Hübner then examines ecclesiastical finances (Chapter 6). In the mid-seventh century the official lists of sees recorded 33 metropolitan sees and about 440 suffragan sees in Asia Minor. Their incomes varied enormously. Constantinople and the larger metropolitan sees were wealthy; most of the others were comparatively impoverished. Because the size and prestige of sees determined their capacity for remuneration, the financial support that these smaller churches could offer their clerics was only "ein Zubrot" (228). The most interesting chapter is Hübner's discussion of clerical careers and the possibility of advancement (Chapter 7). Since priests and deacons at large cities sometimes used their own resources to become local benefactors, Hübner suggests that these high-ranking clerics were recruited from the upper social classes. Bishops too were chosen from comparatively wealthy men, such as local notables or former imperial magistrates. The same characteristics that helped men acquire offices in the imperial administration, wealth and education in Greek culture, were also influential in the selection of bishops and the priests and deacons at large sees. In the final chapter Hübner considers some of the implications of this pattern of recruitment (Chapter 8). Humble tradesmen and laborers might become low-ranking clerics, but it was unlikely they would advance much higher. Instead, already prominent notables were recruited as bishops and as priests and deacons at large cities: "war es gerade die Kirche, die bei der Auswahl ihrer Kleriker Standesschranken bewahrte" (265). Rather than producing a new homogenous elite of men from different social classes who had been blended together in spiritual service, the clerical hierarchy both replicated and reinforced the clearly differentiated ranks and statuses of Roman society.

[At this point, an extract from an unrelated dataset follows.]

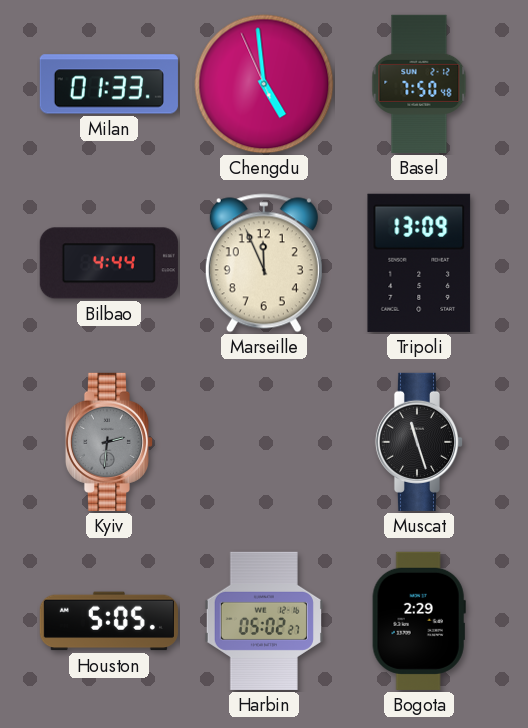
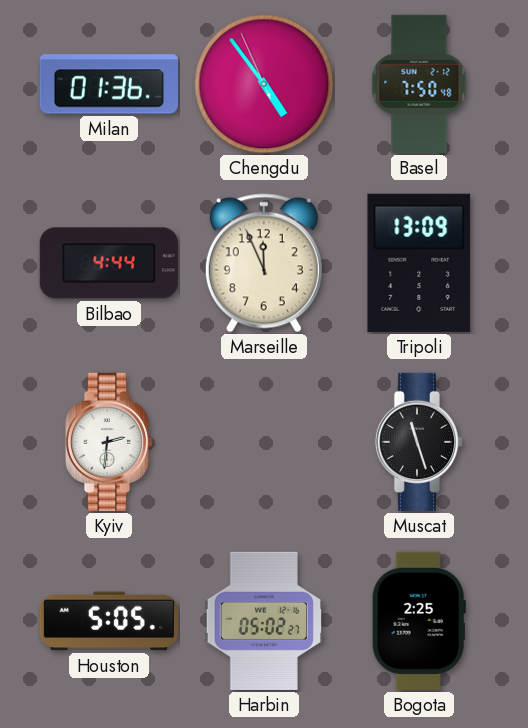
Milan: 01:33 -> 01:36
Chengdu: 4:58 -> 4:53
Kyiv dial: grey -> white
Bogota: 2:29 -> 2:25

Hübner's general conclusions deserve to be evaluated against the data from other regions throughout the empire. These comparative studies might also add some nuances to the chronological development of the standing of the clergy during late antiquity, because in order to gather enough information for Asia Minor Hübner has been forced to conflate the evidence from three centuries. This conflation has resulted in a rather static picture of the clergy. Another tactic for extending Hübner's analysis would be an examination of some well-documented careers. Asia Minor in fact offers a few excellent examples of priests whose careers deserve further study. Basil of Caesarea and Gregory of Nazianzus, two of the famous Cappadocian Fathers, are typically evaluated as exemplars of the roles of bishops during the fourth century. But before they became bishops, they served as priests for almost a decade; and some of their letters, sermons, and other writings survive from their tenures as priests. Studying their pre-episcopal ecclesiastical careers would offer an excellent means to evaluate and supplement the implications of Hübner's stimulating model of clerical service in Asia Minor.